WHAT TO DO: Set down each record below exactly as it stands. Pictures are not part of the copy.

◆ ◆ ◆ ◆ ◆

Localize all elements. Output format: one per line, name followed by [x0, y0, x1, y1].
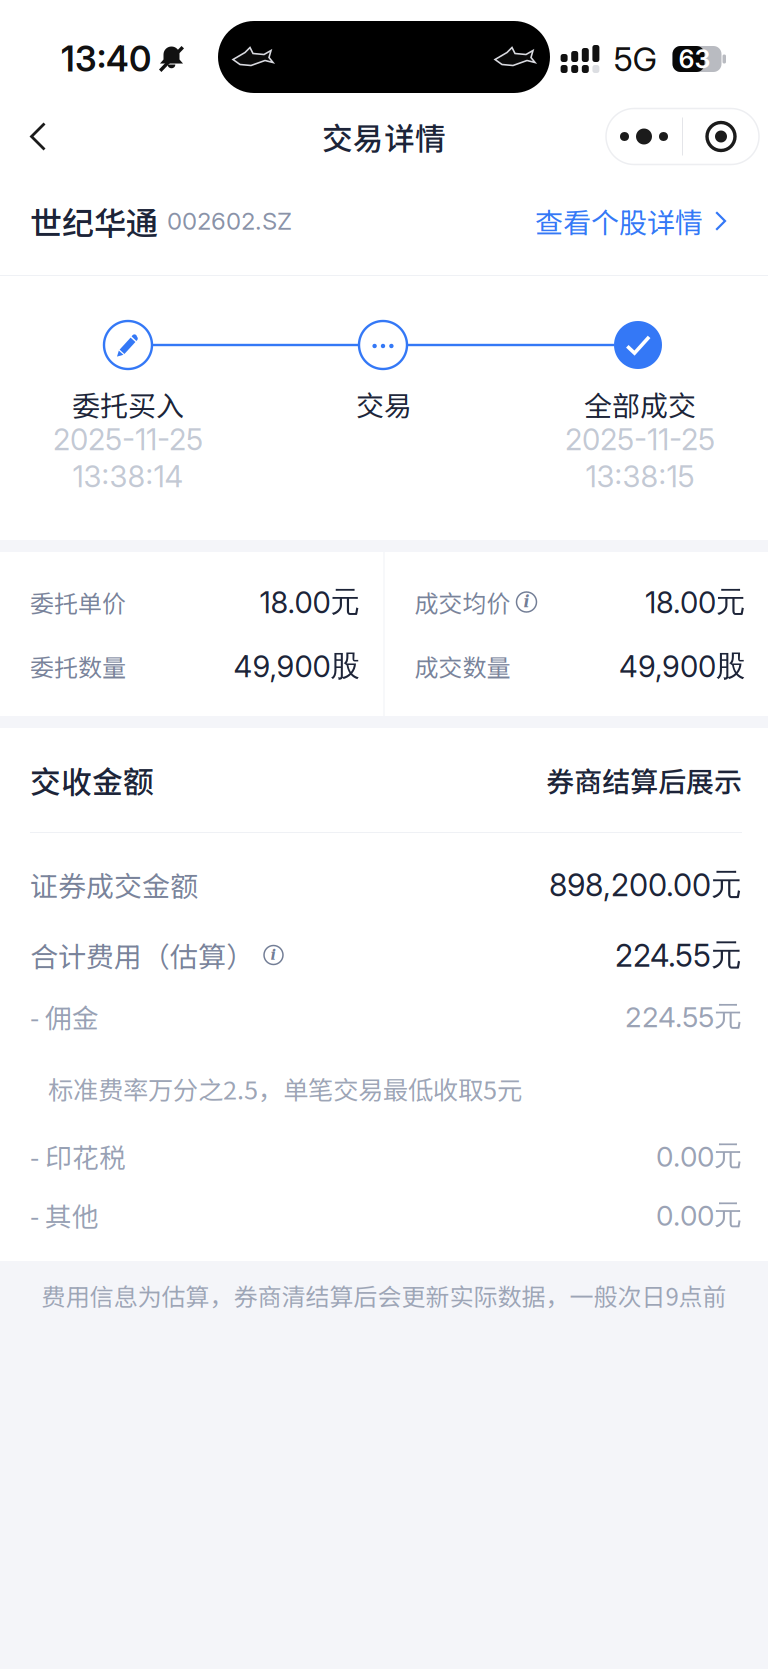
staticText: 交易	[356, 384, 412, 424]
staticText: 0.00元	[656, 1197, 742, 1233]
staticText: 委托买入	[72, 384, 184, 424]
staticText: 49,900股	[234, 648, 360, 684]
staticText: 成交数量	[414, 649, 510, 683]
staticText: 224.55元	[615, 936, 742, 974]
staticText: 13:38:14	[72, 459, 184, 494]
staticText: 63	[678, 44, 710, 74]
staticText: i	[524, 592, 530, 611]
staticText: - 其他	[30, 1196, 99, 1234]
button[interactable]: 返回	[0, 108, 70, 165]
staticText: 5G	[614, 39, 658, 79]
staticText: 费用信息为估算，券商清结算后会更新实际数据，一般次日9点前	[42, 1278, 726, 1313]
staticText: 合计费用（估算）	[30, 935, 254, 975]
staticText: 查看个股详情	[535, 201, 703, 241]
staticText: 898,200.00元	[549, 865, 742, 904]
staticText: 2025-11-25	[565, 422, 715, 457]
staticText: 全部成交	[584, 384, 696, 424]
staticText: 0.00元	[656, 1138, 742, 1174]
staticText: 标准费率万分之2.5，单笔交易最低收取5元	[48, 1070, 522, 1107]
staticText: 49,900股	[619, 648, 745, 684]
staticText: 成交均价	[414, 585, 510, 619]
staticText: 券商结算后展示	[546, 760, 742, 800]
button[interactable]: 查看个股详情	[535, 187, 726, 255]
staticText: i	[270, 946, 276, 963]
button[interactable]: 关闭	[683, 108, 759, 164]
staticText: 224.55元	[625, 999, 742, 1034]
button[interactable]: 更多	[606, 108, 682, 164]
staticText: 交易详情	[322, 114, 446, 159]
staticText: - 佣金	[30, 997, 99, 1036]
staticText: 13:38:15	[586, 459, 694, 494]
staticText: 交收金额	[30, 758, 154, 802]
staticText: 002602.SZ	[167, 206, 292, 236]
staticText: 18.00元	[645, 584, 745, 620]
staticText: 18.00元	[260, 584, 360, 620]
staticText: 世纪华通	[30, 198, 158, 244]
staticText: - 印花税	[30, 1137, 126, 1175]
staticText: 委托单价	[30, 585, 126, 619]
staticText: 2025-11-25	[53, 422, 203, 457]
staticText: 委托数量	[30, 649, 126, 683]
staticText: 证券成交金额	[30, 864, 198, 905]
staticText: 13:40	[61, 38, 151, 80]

◆ ◆ ◆ ◆ ◆

FINISHED EXERCISE:
Localize all elements. Output format: one per line, name followed by [x0, y0, x1, y1].
staticText: 交易	[356, 384, 412, 424]
staticText: 0.00元	[656, 1197, 742, 1233]
staticText: 委托买入	[72, 384, 184, 424]
staticText: 49,900股	[234, 648, 360, 684]
staticText: 成交数量	[414, 649, 510, 683]
staticText: 224.55元	[615, 936, 742, 974]
staticText: 13:38:14	[72, 459, 184, 494]
staticText: 63	[678, 44, 710, 74]
staticText: i	[524, 592, 530, 611]
staticText: - 其他	[30, 1196, 99, 1234]
button[interactable]: 返回	[0, 108, 70, 165]
staticText: 5G	[614, 39, 658, 79]
staticText: 费用信息为估算，券商清结算后会更新实际数据，一般次日9点前	[42, 1278, 726, 1313]
staticText: 合计费用（估算）	[30, 935, 254, 975]
staticText: 查看个股详情	[535, 201, 703, 241]
staticText: 898,200.00元	[549, 865, 742, 904]
staticText: 2025-11-25	[565, 422, 715, 457]
staticText: 全部成交	[584, 384, 696, 424]
staticText: 0.00元	[656, 1138, 742, 1174]
staticText: 标准费率万分之2.5，单笔交易最低收取5元	[48, 1070, 522, 1107]
staticText: 49,900股	[619, 648, 745, 684]
staticText: 成交均价	[414, 585, 510, 619]
staticText: 券商结算后展示	[546, 760, 742, 800]
button[interactable]: 查看个股详情	[535, 187, 726, 255]
staticText: i	[270, 946, 276, 963]
button[interactable]: 关闭	[683, 108, 759, 164]
staticText: 224.55元	[625, 999, 742, 1034]
button[interactable]: 更多	[606, 108, 682, 164]
staticText: 交易详情	[322, 114, 446, 159]
staticText: - 佣金	[30, 997, 99, 1036]
staticText: 13:38:15	[586, 459, 694, 494]
staticText: 交收金额	[30, 758, 154, 802]
staticText: 002602.SZ	[167, 206, 292, 236]
staticText: 18.00元	[645, 584, 745, 620]
staticText: 18.00元	[260, 584, 360, 620]
staticText: 世纪华通	[30, 198, 158, 244]
staticText: - 印花税	[30, 1137, 126, 1175]
staticText: 委托单价	[30, 585, 126, 619]
staticText: 2025-11-25	[53, 422, 203, 457]
staticText: 委托数量	[30, 649, 126, 683]
staticText: 证券成交金额	[30, 864, 198, 905]
staticText: 13:40	[61, 38, 151, 80]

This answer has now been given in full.